The most recent report, it appears, came when the Associated Press in Louisville, Kentucky, sent an inquiry wanting to know if Spain “had been stricken fatally.” An AP reporter in New Mexico called Spain’s home directly to find out how and when the new dean died.
Here’s how the conversation unfolded:
Reporter: “Is this the late Dr. Charles R. Spain?”
Spain: “Well, this is Charley Spain, all right.”
Reporter: “Then you’re not dead as the AP dispatch a moment ago indicated to me?”
Spain: “Never felt better in my life. Who said I was dead?”
Reporter: “Never mind now. Please hang up and let me scotch this reporter of AP before it hits every paper in New Mexico, Kentucky and Tennessee.”
Three months earlier, a radio report had gone out that the former president of Morehead Teachers College had passed away. The man happened to share a last name that sounded similar to Spain and more than a dozen friends phoned to find out about funeral arrangements.
Spain and the reporter went out for coffee afterwards to celebrate Spain’s not deaths.
Sadly, reports of his death just a decade later in May of 1965 were not false. He died of a heart attack at the age of 51 in his own kitchen with his wife present. He had woken up about 4 a.m. telling his wife he felt peculiar. The two went into the kitchen, where he drank Alka-Seltzer. He then complained of a numbness and a “funny feeling” in his abdomen before collapsing to the floor.

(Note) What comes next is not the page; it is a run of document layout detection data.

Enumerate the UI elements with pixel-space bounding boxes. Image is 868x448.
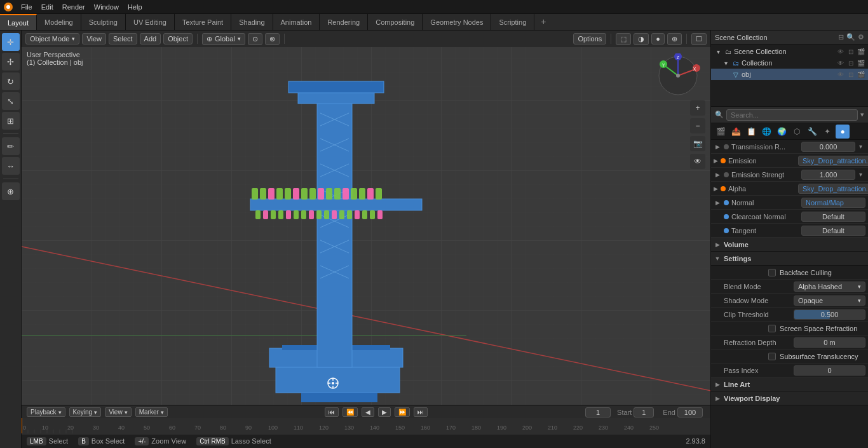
tool-move[interactable]: ✢ bbox=[2, 53, 20, 71]
tab-scripting[interactable]: Scripting bbox=[491, 14, 534, 30]
obj-viewport-btn[interactable]: 👁 bbox=[836, 70, 845, 79]
tool-annotate[interactable]: ✏ bbox=[2, 137, 20, 155]
settings-section-header[interactable]: ▼ Settings bbox=[711, 252, 868, 266]
transmission-expand[interactable]: ▶ bbox=[714, 143, 721, 151]
menu-help[interactable]: Help bbox=[123, 2, 147, 12]
timeline-view-dropdown[interactable]: View bbox=[105, 407, 132, 417]
viewport-zoom-out[interactable]: − bbox=[690, 118, 705, 133]
proportional-btn[interactable]: ⊗ bbox=[265, 33, 280, 45]
options-btn[interactable]: Options bbox=[573, 33, 606, 44]
play-btn[interactable]: ▶ bbox=[378, 407, 391, 417]
emission-expand[interactable]: ▶ bbox=[714, 157, 718, 165]
tab-rendering[interactable]: Rendering bbox=[320, 14, 368, 30]
start-frame-input[interactable] bbox=[634, 407, 654, 417]
refraction-depth-value[interactable]: 0 m bbox=[794, 337, 865, 348]
outliner-row-scene-collection[interactable]: ▾ 🗂 Scene Collection 👁 ⊡ 🎬 bbox=[711, 46, 868, 57]
props-scene-icon[interactable]: 🌐 bbox=[759, 125, 773, 139]
subsurface-translucency-checkbox[interactable] bbox=[768, 353, 776, 360]
navigation-gizmo[interactable]: X Y Z bbox=[656, 53, 700, 98]
tab-add-button[interactable]: + bbox=[534, 14, 552, 30]
shadow-mode-select[interactable]: Opaque ▾ bbox=[794, 295, 865, 306]
viewport-shading-solid[interactable]: ◑ bbox=[634, 33, 649, 45]
blend-mode-select[interactable]: Alpha Hashed ▾ bbox=[794, 282, 865, 292]
reverse-play-btn[interactable]: ◀ bbox=[362, 407, 374, 417]
viewport-eye[interactable]: 👁 bbox=[690, 154, 705, 169]
normal-expand[interactable]: ▶ bbox=[714, 199, 721, 207]
screen-space-refraction-checkbox[interactable] bbox=[768, 325, 776, 332]
restrict-render-btn[interactable]: 🎬 bbox=[857, 47, 865, 56]
coll-select-btn[interactable]: ⊡ bbox=[846, 58, 855, 67]
end-frame-input[interactable] bbox=[677, 407, 703, 417]
marker-dropdown[interactable]: Marker bbox=[135, 407, 168, 417]
coll-render-btn[interactable]: 🎬 bbox=[857, 58, 865, 67]
next-keyframe-btn[interactable]: ⏩ bbox=[395, 407, 410, 417]
props-object-icon[interactable]: ⬡ bbox=[790, 125, 804, 139]
volume-section-header[interactable]: ▶ Volume bbox=[711, 238, 868, 252]
emission-strength-expand[interactable]: ▶ bbox=[714, 171, 721, 179]
playback-dropdown[interactable]: Playback bbox=[27, 407, 65, 417]
tab-texture-paint[interactable]: Texture Paint bbox=[175, 14, 231, 30]
jump-to-end-btn[interactable]: ⏭ bbox=[414, 407, 428, 417]
normal-value[interactable]: Normal/Map bbox=[801, 198, 865, 208]
props-modifier-icon[interactable]: 🔧 bbox=[805, 125, 819, 139]
xray-toggle[interactable]: ☐ bbox=[691, 33, 707, 45]
menu-edit[interactable]: Edit bbox=[37, 2, 58, 12]
timeline-ruler[interactable]: 0 10 20 30 40 50 60 70 80 90 100 110 120… bbox=[22, 419, 710, 435]
viewport-zoom-in[interactable]: + bbox=[690, 100, 705, 116]
tab-sculpting[interactable]: Sculpting bbox=[81, 14, 126, 30]
jump-to-start-btn[interactable]: ⏮ bbox=[325, 407, 339, 417]
object-menu-btn[interactable]: Object bbox=[163, 33, 193, 44]
outliner-search-icon[interactable]: 🔍 bbox=[846, 33, 855, 41]
add-menu-btn[interactable]: Add bbox=[140, 33, 161, 44]
current-frame-input[interactable] bbox=[585, 407, 611, 417]
obj-select-btn[interactable]: ⊡ bbox=[846, 70, 855, 79]
line-art-section-header[interactable]: ▶ Line Art bbox=[711, 377, 868, 391]
tab-layout[interactable]: Layout bbox=[0, 14, 37, 30]
tangent-value[interactable]: Default bbox=[801, 226, 865, 236]
viewport-shading-wire[interactable]: ⬚ bbox=[616, 33, 631, 45]
props-filter-btn[interactable]: ▾ bbox=[860, 111, 864, 119]
clearcoat-normal-value[interactable]: Default bbox=[801, 212, 865, 222]
viewport-camera[interactable]: 📷 bbox=[690, 136, 705, 151]
outliner-filter-icon[interactable]: ⊟ bbox=[838, 33, 844, 41]
tool-scale[interactable]: ⤡ bbox=[2, 92, 20, 110]
emission-strength-extra[interactable]: ▾ bbox=[855, 171, 865, 178]
clip-threshold-value[interactable]: 0.500 bbox=[794, 309, 865, 320]
restrict-viewport-btn[interactable]: 👁 bbox=[836, 47, 845, 56]
transmission-extra-btn[interactable]: ▾ bbox=[855, 143, 865, 150]
alpha-link[interactable]: Sky_Drop_attraction... bbox=[798, 184, 868, 194]
tool-add-cube[interactable]: ⊕ bbox=[2, 182, 20, 200]
properties-search-input[interactable] bbox=[726, 109, 858, 121]
emission-strength-value[interactable]: 1.000 bbox=[801, 170, 855, 180]
outliner-row-collection[interactable]: ▾ 🗂 Collection 👁 ⊡ 🎬 bbox=[711, 57, 868, 69]
object-mode-dropdown[interactable]: Object Mode bbox=[25, 33, 79, 44]
keying-dropdown[interactable]: Keying bbox=[69, 407, 102, 417]
menu-window[interactable]: Window bbox=[90, 2, 123, 12]
tab-modeling[interactable]: Modeling bbox=[37, 14, 81, 30]
menu-render[interactable]: Render bbox=[58, 2, 90, 12]
props-particles-icon[interactable]: ✦ bbox=[820, 125, 834, 139]
tab-compositing[interactable]: Compositing bbox=[368, 14, 423, 30]
viewport-canvas[interactable] bbox=[22, 31, 710, 448]
tool-cursor[interactable]: ✛ bbox=[2, 33, 20, 51]
viewport-area[interactable]: Object Mode View Select Add Object ⊕ Glo… bbox=[22, 31, 710, 448]
tab-animation[interactable]: Animation bbox=[273, 14, 320, 30]
view-menu-btn[interactable]: View bbox=[82, 33, 106, 44]
props-material-icon[interactable]: ● bbox=[836, 125, 850, 139]
tab-uv-editing[interactable]: UV Editing bbox=[126, 14, 175, 30]
viewport-display-section-header[interactable]: ▶ Viewport Display bbox=[711, 391, 868, 405]
select-menu-btn[interactable]: Select bbox=[109, 33, 137, 44]
props-view-layer-icon[interactable]: 📋 bbox=[744, 125, 758, 139]
emission-link[interactable]: Sky_Drop_attraction... bbox=[798, 156, 868, 166]
transform-space-dropdown[interactable]: ⊕ Global bbox=[202, 33, 245, 45]
transmission-value[interactable]: 0.000 bbox=[801, 142, 855, 152]
prev-keyframe-btn[interactable]: ⏪ bbox=[342, 407, 358, 417]
restrict-select-btn[interactable]: ⊡ bbox=[846, 47, 855, 56]
snap-btn[interactable]: ⊙ bbox=[248, 33, 262, 45]
tool-measure[interactable]: ↔ bbox=[2, 157, 20, 175]
tab-geometry-nodes[interactable]: Geometry Nodes bbox=[423, 14, 491, 30]
tool-rotate[interactable]: ↻ bbox=[2, 72, 20, 90]
backface-culling-checkbox[interactable] bbox=[768, 269, 776, 276]
viewport-shading-material[interactable]: ● bbox=[651, 33, 665, 44]
coll-viewport-btn[interactable]: 👁 bbox=[836, 58, 845, 67]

He was revered by state leaders, including his former boss Popejoy, who said his death was a “great loss to the field of education.”
New Mexico Gov. Jack M. Campbell told the Journal after Spain’s death that he was respected not only for his achievements, but for the thoughtful way in which he accomplished those achievements.
“The name Charles Spain has become synonymous with all that is the best in public education and all that we hope to accomplish in public education in New Mexico,” Campbell said.
It’s clear his impact was remembered for years after his death.
The day of his funeral, the public schools closed after lunch so students and faculty could attend his services, and four board members served as his pallbearers.
Knight Road NE turns into Spain Road as it bends east and continues on past Tramway Boulevard into the Foothills of Albuquerque. It’s not clear when the road was named for him, but it did not exist until well past his death, as the city had not spread that far east yet.
The APS board voted in January of 1976 to name its new Career Enrichment Center after Spain.